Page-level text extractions

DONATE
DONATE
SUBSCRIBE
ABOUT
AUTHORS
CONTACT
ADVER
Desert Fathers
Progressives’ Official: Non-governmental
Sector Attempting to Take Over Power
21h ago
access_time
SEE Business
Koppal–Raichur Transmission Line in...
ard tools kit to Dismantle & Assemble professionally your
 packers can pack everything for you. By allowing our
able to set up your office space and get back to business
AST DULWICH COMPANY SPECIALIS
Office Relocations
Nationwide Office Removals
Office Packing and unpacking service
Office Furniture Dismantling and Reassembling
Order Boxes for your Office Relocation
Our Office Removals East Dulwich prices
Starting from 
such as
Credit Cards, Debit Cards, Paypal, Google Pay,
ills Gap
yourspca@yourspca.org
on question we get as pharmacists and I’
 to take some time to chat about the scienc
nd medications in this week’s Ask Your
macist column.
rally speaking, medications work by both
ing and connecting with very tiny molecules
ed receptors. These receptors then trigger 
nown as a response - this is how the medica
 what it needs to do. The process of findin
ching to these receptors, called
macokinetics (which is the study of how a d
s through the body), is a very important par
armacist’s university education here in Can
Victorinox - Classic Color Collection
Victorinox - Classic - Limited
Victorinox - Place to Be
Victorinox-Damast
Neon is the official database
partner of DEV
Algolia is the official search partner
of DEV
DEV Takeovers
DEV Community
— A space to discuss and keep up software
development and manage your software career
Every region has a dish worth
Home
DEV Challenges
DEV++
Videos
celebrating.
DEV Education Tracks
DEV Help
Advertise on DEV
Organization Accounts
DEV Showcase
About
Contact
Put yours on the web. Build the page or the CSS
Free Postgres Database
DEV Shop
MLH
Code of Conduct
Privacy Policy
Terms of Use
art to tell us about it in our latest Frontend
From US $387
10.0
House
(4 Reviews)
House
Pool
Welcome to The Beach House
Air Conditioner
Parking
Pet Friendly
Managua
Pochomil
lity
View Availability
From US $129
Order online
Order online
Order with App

▶ _WORK REQUEST_
All of the entries above need to be set down again exactly.

▶ _SOLUTION TO THE PROBLEM_
DONATE
DONATE
SUBSCRIBE
ABOUT
AUTHORS
CONTACT
ADVER
Desert Fathers
Progressives’ Official: Non-governmental
Sector Attempting to Take Over Power
21h ago
access_time
SEE Business
Koppal–Raichur Transmission Line in...
ard tools kit to Dismantle & Assemble professionally your
 packers can pack everything for you. By allowing our
able to set up your office space and get back to business
AST DULWICH COMPANY SPECIALIS
Office Relocations
Nationwide Office Removals
Office Packing and unpacking service
Office Furniture Dismantling and Reassembling
Order Boxes for your Office Relocation
Our Office Removals East Dulwich prices
Starting from 
such as
Credit Cards, Debit Cards, Paypal, Google Pay,
ills Gap
yourspca@yourspca.org
on question we get as pharmacists and I’
 to take some time to chat about the scienc
nd medications in this week’s Ask Your
macist column.
rally speaking, medications work by both
ing and connecting with very tiny molecules
ed receptors. These receptors then trigger 
nown as a response - this is how the medica
 what it needs to do. The process of findin
ching to these receptors, called
macokinetics (which is the study of how a d
s through the body), is a very important par
armacist’s university education here in Can
Victorinox - Classic Color Collection
Victorinox - Classic - Limited
Victorinox - Place to Be
Victorinox-Damast
Neon is the official database
partner of DEV
Algolia is the official search partner
of DEV
DEV Takeovers
DEV Community
— A space to discuss and keep up software
development and manage your software career
Every region has a dish worth
Home
DEV Challenges
DEV++
Videos
celebrating.
DEV Education Tracks
DEV Help
Advertise on DEV
Organization Accounts
DEV Showcase
About
Contact
Put yours on the web. Build the page or the CSS
Free Postgres Database
DEV Shop
MLH
Code of Conduct
Privacy Policy
Terms of Use
art to tell us about it in our latest Frontend
From US $387
10.0
House
(4 Reviews)
House
Pool
Welcome to The Beach House
Air Conditioner
Parking
Pet Friendly
Managua
Pochomil
lity
View Availability
From US $129
Order online
Order online
Order with App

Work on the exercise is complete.